Table of Contents

Step into Kubernetes Production: A Practical FastAPI × Kubernetes Deployment Guide

Deployment / Service / Ingress / ConfigMap / Secret / HPA / Health Checks

Introduction: What You’ll Be Able to Do and Who This Is For

Once you can run your FastAPI app with Docker, the next thing you’ll probably want is “I want to run this on a cluster” or “I want it to scale.” In this article, we’ll deploy a FastAPI app on Kubernetes (K8s) and walk through a near-production setup where you can experience scaling, configuration management, health checks, and auto-scaling using a concrete sample and detailed explanations.

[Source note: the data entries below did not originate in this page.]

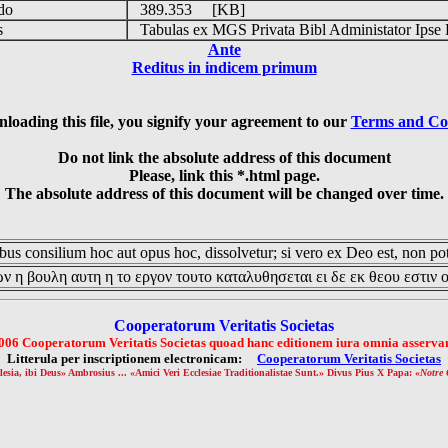
udo
389.353 [KB]
is
Tabulas ex MGS Privata Bibl Administator Ipse 
Ante
Reditus in indicem primum
loading this file, you signify your agreement to our
Terms and Co
Do not link the absolute address of this document
Please, link this *.html page.
The absolute address of this document will be changed over time.
us consilium hoc aut opus hoc, dissolvetur; si vero ex Deo est, non pot
ν η βουλη αυτη η το εργον τουτο καταλυθησεται ει δε εκ θεου εστιν 
Cooperatorum Veritatis Societas
006 Cooperatorum Veritatis Societas quoad hanc editionem iura omnia asservan
Litterula per inscriptionem electronicam:
Cooperatorum Veritatis Societas
lesia, ibi Deus» Ambrosius ... «Amici Veri Ecclesiae Traditionalistae Sunt.» Divus Pius X Papa: «
Notre 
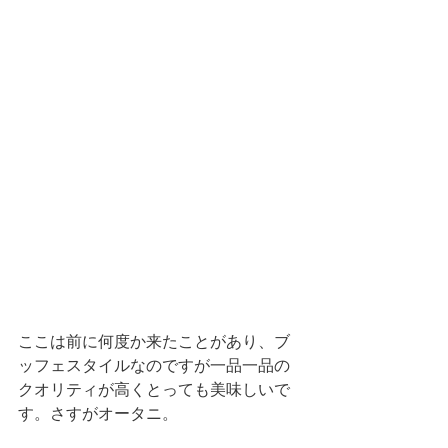
ここは前に何度か来たことがあり、ブ
ッフェスタイルなのですが一品一品の
クオリティが高くとっても美味しいで
す。さすがオータニ。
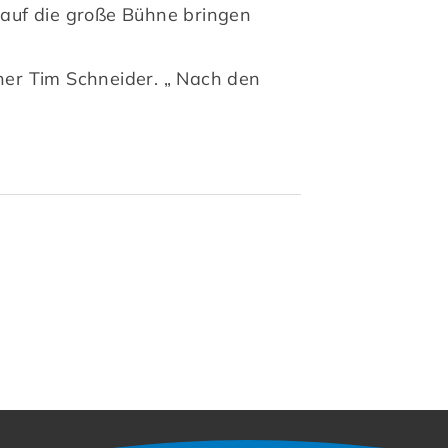
 auf die große Bühne bringen
iner Tim Schneider. „ Nach den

Target Readers (Very Specific)

Individual developers (students / working learners)
You’ve used Docker Compose, but “Kubernetes looks scary and complicated.”
→ We’ll walk together through putting a single FastAPI service on a cluster as a first step.
Engineers in small teams (3–5 members)
You’re already running Docker images in production, but scaling and rolling updates are becoming painful.
→ Think of this as a “template” you can take home, with Deployment / Service / Ingress / ConfigMap / Secret / HPA all wired together.
Startup SaaS development teams
You’re considering future microservices where multiple FastAPI services will run on Kubernetes.
→ This article focuses on a single service, but we’ll also touch on manifest splitting per service, namespaces, and patterns for shared configuration.

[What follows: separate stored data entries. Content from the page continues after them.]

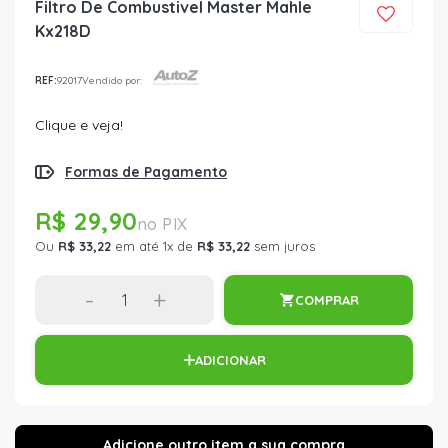
Filtro De Combustivel Master Mahle
Kx218D
REF:
92017
Vendido por:
Clique e veja!
Formas de Pagamento
R$ 29,90
Ou
R$ 33,22
em até 1x de
R$ 33,22
sem juros
-
+
COMPRAR
ADICIONAR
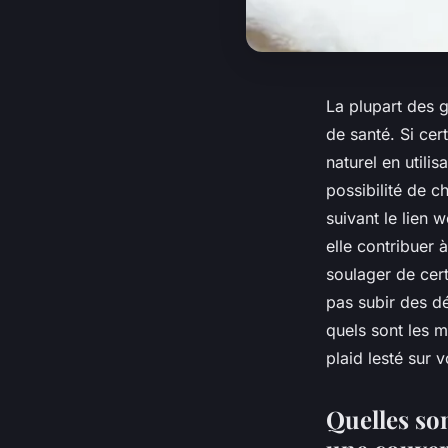
La plupart des 
de santé. Si cer
naturel en utili
possibilité de c
suivant le lien
elle contribuer 
soulager de cer
pas subir des d
quels sont les m
plaid lesté sur 
Quelles son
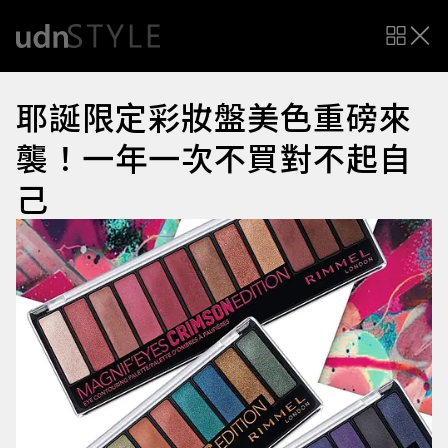
耶誕限定彩妝盤美色重磅來
襲！一年一次不買對不起自
己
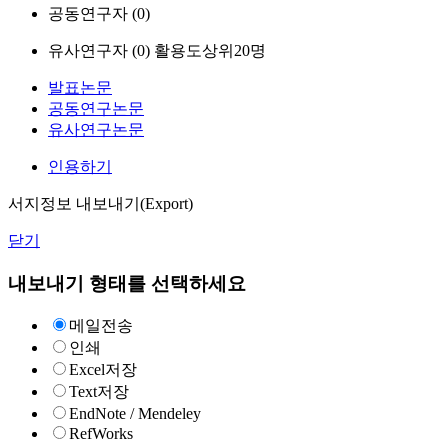
공동연구자 (
0
)
유사연구자 (
0
)
활용도상위20명
발표논문
공동연구논문
유사연구논문
인용하기
서지정보 내보내기(Export)
닫기
내보내기 형태를 선택하세요
메일전송
인쇄
Excel저장
Text저장
EndNote / Mendeley
RefWorks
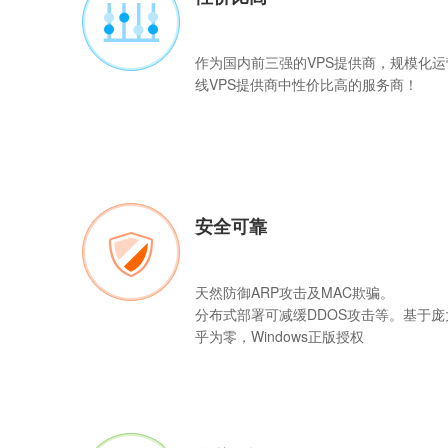
作为国内前三强的
VPS
提供商，规模化运
线VPS提供商中性价比高的服务商！
安全可靠
天然防御ARP攻击及MAC欺骗。
分布式部署可减缓DDOS攻击等。基于
乎为零，Windows正版授权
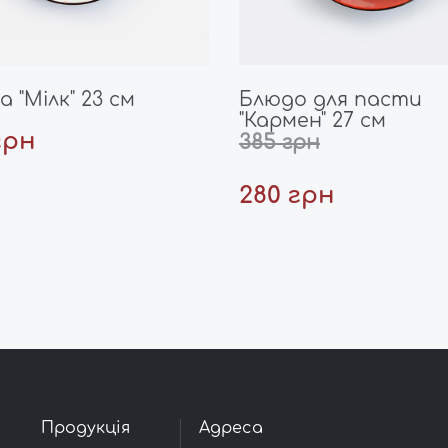
а "Мілк" 23 см
Блюдо для пасти
"Кармен" 27 см
грн
385 грн
280 грн
Продукція
Адреса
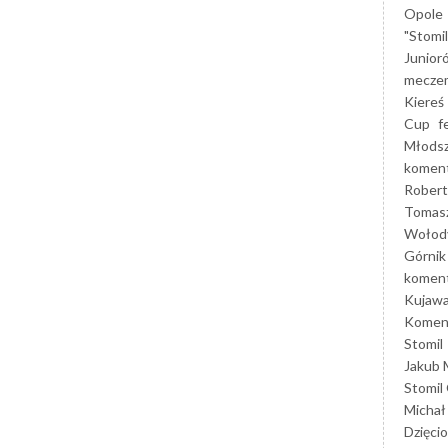
Opole
"Stomi
Junior
mecze
Kiereś
Cup
f
Młods
koment
Robert
Tomas
Wołod
Górnik
koment
Kujaw
Koment
Stomil
Jakub 
Stomil
Michał
Dzięcio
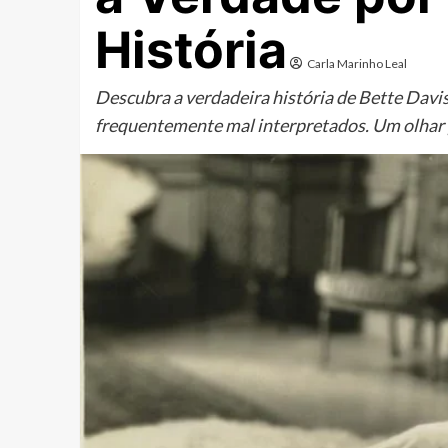
História
Carla Marinho Leal
Descubra a verdadeira história de Bette Davis
frequentemente mal interpretados. Um olhar 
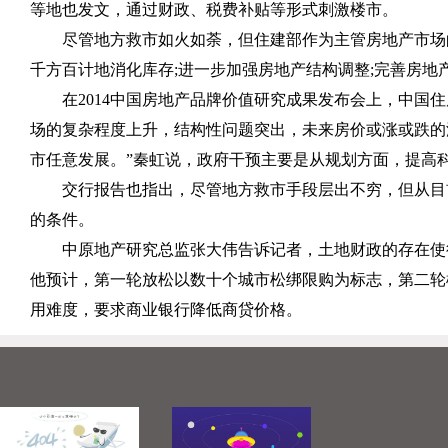
等地也发文，通过财政、税费补贴等形式刺激楼市。
尽管地方救市如火如荼，但住建部作为主管房地产市场
千方百计地消化库存
;
进一步加强房地产结构调整
;
完善房地
在
2014
中国房地产品牌价值研究成果发布会上，中国住
场的复杂程度上升，结构性问题突出，未来房价或涨或跌的
市任意发展。”秦虹说，政府干预主要是从规划方面，提高
交行报告也指出，尽管地方救市手段层出不穷，但从目
的条件。
中原地产研究总监张大伟告诉记者，土地财政的存在使
他预计，第一轮放松以数十个城市松绑限购为标志，第二轮
用难度，要求商业银行降低商贷价格。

Accessibility Notes (On Readability)

The structure follows an inverted triangle: “overall picture first → core resources (Deployment / Service / Ingress, etc.) → config management → scaling → operational tips → recap.”
Code and YAML are shown in fixed-width blocks, and very long examples are split by purpose.
Technical terms are briefly explained on first use, and then terminology is kept consistent to avoid confusion.
We use ample spacing and headings so that screen readers can easily follow the document structure.

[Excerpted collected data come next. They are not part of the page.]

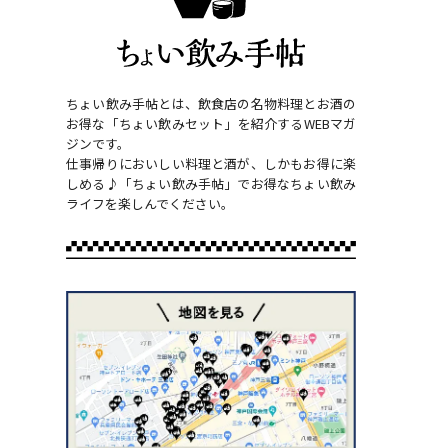
ちょい飲み手帖とは、飲食店の名物料理とお酒の
お得な「ちょい飲みセット」を紹介するWEBマガ
ジンです。
仕事帰りにおいしい料理と酒が、しかもお得に楽
しめる♪「ちょい飲み手帖」でお得なちょい飲み
ライフを楽しんでください。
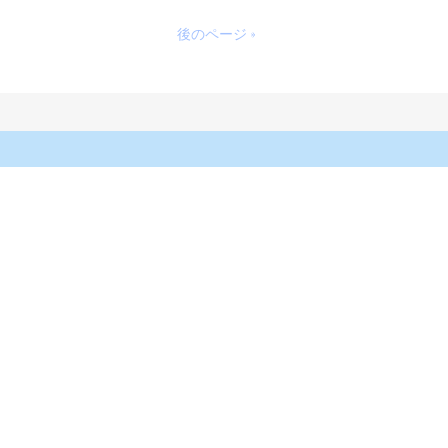
後のページ »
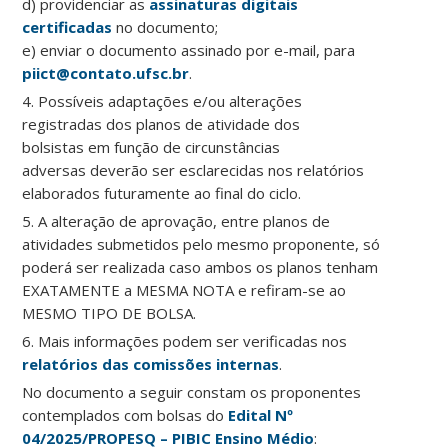
d) providenciar as
assinaturas digitais
certificadas
no documento;
e) enviar o documento assinado por e-mail, para
piict@contato.ufsc.br
.
4. P
ossíveis adaptações e/ou alterações
registradas dos planos de atividade
dos
bolsistas em função
de
circunstâncias
adversas
deverão ser esclarecidas nos relatórios
elaborados futuramente ao final do ciclo.
5. A alteração de aprovação, entre planos de
atividades submetidos pelo mesmo proponente, só
poderá ser realizada caso ambos os planos tenham
EXATAMENTE a MESMA NOTA e refiram-se ao
MESMO TIPO DE BOLSA.
6. Mais informações podem ser verificadas nos
relatórios das comissões internas
.
No documento a seguir constam os proponentes
contemplados com bolsas do
Edital Nº
04/2025/PROPESQ –
PIBIC Ensino Médio
:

Overall, this article aims for AA-equivalent readability for readers with some technical background.

1. Get the Big Picture of Kubernetes Deployment

First, let’s align our mental model of how a FastAPI app is broken down into resources and runs on Kubernetes.

1.1 Main Actors

Deployment
Defines the desired number of Pods (containers) and their template. It’s the core of rolling updates and self-healing.
Service
Because Pod IPs are short-lived, a Service provides a stable, named entry point to your app. It can be of type LoadBalancer, ClusterIP, etc.
Ingress
Routes external HTTP/HTTPS requests to the appropriate Service. It’s the gateway between the cluster and the outside world.
ConfigMap / Secret
Resources for externalizing configuration and secrets such as environment variables, settings, passwords, and tokens.
Horizontal Pod Autoscaler (HPA)
A resource that automatically scales the number of Pods based on CPU or custom metrics.
Liveness / Readiness Probes
Health-check settings to determine whether the container is “alive” and “ready to receive traffic.”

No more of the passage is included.